Google's DeepMind Aims to Fix LLMs' Lying Ways — with the FACTS Grounding Benchmark
A percentage score of how factual an LLMs responses are will, the company hopes, help address one of the technology's biggest pitfalls.
Google DeepMind, the company's artificial intelligence (AI) arm, has announced a benchmark through which it hopes to improve the factuality of responses from large language models (LLMs): FACTS Grounding.
"Large language models (LLMs) are transforming how we access information, yet their grip on factual accuracy remains imperfect," the DeepMind team admits. "They can 'hallucinate' false information, particularly when given complex inputs. In turn, this can erode trust in LLMs and limit their applications in the real world. Our comprehensive benchmark and online leaderboard offer a much-needed measure of how accurately LLMs ground their responses in provided source material and avoid hallucinations."
Large language models, which get larger with every new release, are enjoying considerable focus at present. Trained on giant datasets of often-copyright material, they work on a token-prediction system to respond to natural-language prompts — or imagery or sound, in the case of multi-modal models — with the most likely answer. The only problem: what returns is an answer shaped object, not an actual answer: LLMs lack any understanding of the prompt and its own response, acting more like an extremely convoluted autocomplete engine than anything approaching true artificial intelligence.
It's a trick, then, but a convincing one: LLM technology is taking the world by storm, and is being used for everything from summarizing web searches to providing a natural-language control system for robots. With no understanding at the center, though, the result is that an LLM-backed system will always provide what appears to be a valid answer — but which is often inaccurate and occasionally entirely fictitious.

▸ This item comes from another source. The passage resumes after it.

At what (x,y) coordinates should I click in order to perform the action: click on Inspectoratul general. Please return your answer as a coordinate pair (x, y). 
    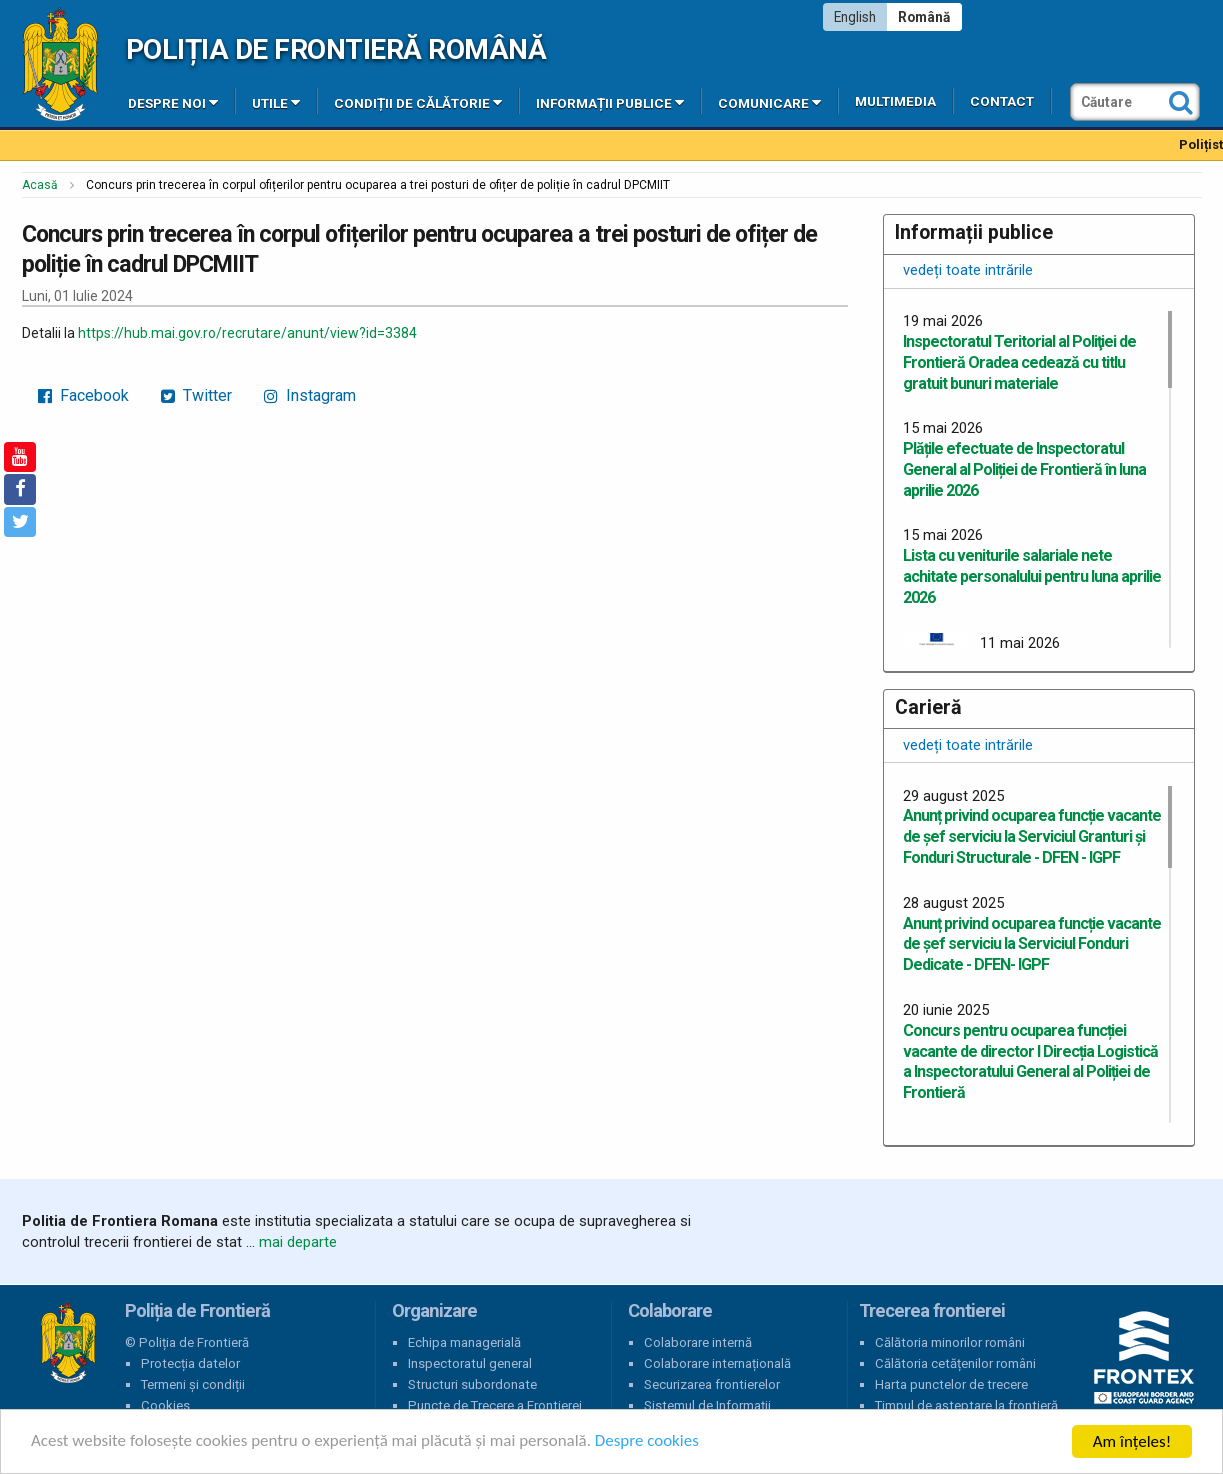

It's here DeepMind delivers FACTS Grounding, an effort to measure how factual responses from an LLM are. Based on nearly 2,000 examples crafted to require a long-form response, in which the target LLM is told to reference a bundled document and respond to a user query, the benchmark delivers a percentage score — though its critics may wonder why Google's own Gemini models appear in the top three slots of the initial leaderboard, comfortably above models from rivals OpenAI and Anthropic.
To head off complaints of bias, DeepMind is making a "public set" of 860 benchmark documents and prompts available to all — but is keeping a set of 859 documents and prompts private. "We know that issues of benchmark contamination and leaderboard hacking are important to protect against, so following standard industry practice, we are keeping the private evaluation set held out," the team explains. "The FACTS leaderboard scores are the average performance across both public and private sets."
The FACTS Grounding public examples are available on Kaggle now, under the permissive Apache 2.0 license; the leaderboard is available on a separate page alongside starter code and a technical report into the benchmark.